Bothell’s council spent almost two hours debating options March 15, as staff brought up potential problems.

The city might need to return $900,000 in federal funds for Main Street’s revamp a few years ago, because the feds assumed the project would serve cars. If traffic resurges post-COVID, diverted cars could clog a parallel street used by public buses, the city’s capital projects manager said. Before the pandemic, Main Street saw about 6,000 vehicle trips each day.

People who rely on transit are more likely to be people of color and people with lower incomes, Bothell’s interim city manager added, with staff noting the council could choose to close the block only intermittently.

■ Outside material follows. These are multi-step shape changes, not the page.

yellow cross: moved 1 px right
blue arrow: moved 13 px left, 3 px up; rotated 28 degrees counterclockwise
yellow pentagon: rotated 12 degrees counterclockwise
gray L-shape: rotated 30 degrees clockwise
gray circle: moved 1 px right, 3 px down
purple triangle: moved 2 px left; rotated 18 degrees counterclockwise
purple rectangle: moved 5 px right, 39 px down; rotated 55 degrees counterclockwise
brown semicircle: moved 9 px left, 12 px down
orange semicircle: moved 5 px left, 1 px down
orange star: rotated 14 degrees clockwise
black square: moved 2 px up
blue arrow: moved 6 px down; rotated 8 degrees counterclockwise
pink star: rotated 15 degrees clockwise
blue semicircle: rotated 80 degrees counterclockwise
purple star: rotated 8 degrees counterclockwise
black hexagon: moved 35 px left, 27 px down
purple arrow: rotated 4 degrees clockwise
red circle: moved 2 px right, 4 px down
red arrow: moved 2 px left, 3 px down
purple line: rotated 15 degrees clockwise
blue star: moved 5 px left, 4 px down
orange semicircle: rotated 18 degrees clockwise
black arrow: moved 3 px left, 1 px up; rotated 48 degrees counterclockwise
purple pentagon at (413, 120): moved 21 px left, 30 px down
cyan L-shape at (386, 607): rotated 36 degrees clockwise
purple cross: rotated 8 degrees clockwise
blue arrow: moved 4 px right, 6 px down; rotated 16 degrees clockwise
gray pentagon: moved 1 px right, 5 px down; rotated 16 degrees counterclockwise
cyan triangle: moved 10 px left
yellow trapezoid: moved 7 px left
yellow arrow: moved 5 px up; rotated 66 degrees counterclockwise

The council allocated $1 million of federal COVID relief last year for retractable bollards.

Thompson described the traffic challenges as theoretical, and other council members said they wanted more equity research. Some residents surveyed said intermittent closures would be confusing. Ultimately, the council voted 5-2 to keep the special zone through March 2024.

Adjustments will likely include dedicated drop-off spaces at the block ends and parking spots for people with disabilities.

The experiment has irked Christy Graham, of Graham’s RoyalTea on Main Street’s next block. Not because she dislikes the idea — she wants the same car-free treatment, she said, so she can serve high tea outdoors.